----- LISTED ENTRIES

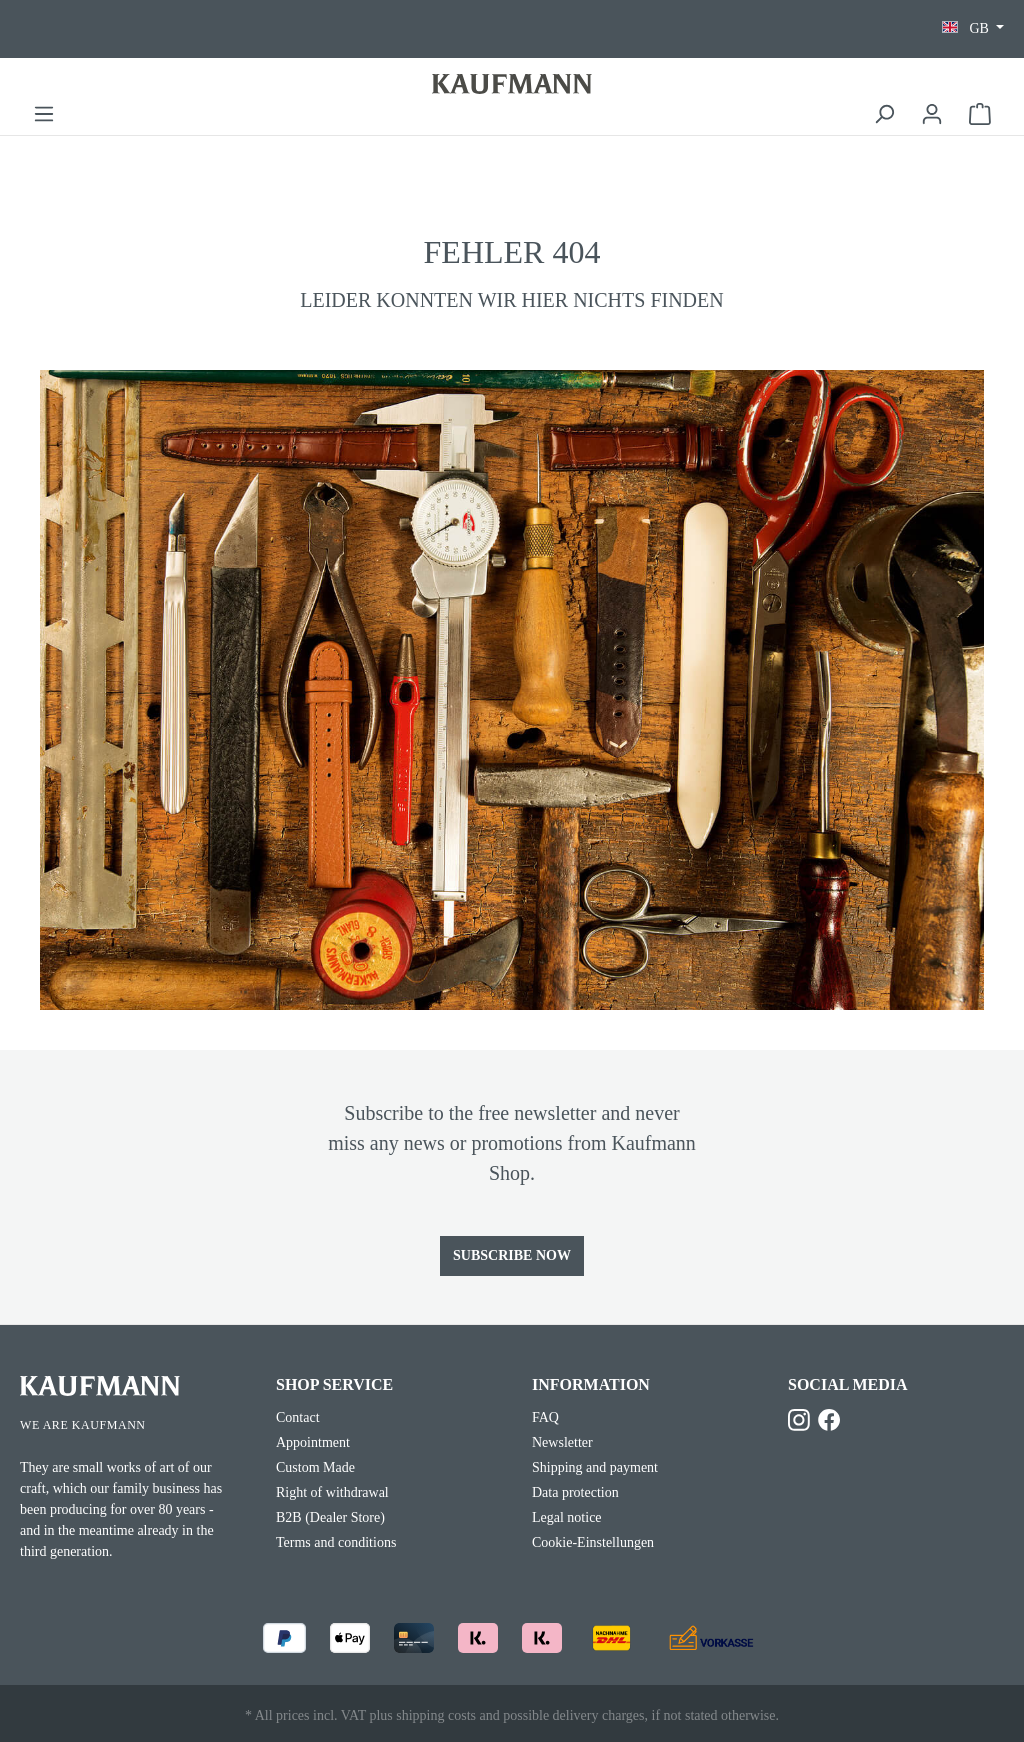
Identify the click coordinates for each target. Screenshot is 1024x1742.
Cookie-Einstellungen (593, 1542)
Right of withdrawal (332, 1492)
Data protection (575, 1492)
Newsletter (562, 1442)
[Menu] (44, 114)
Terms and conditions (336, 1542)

----------

Transcribe the records word for word and include no pictures.

Identify the click coordinates for each target. Screenshot is 1024x1742.
Cookie-Einstellungen (593, 1542)
Right of withdrawal (332, 1492)
Data protection (575, 1492)
Newsletter (562, 1442)
[Menu] (44, 114)
Terms and conditions (336, 1542)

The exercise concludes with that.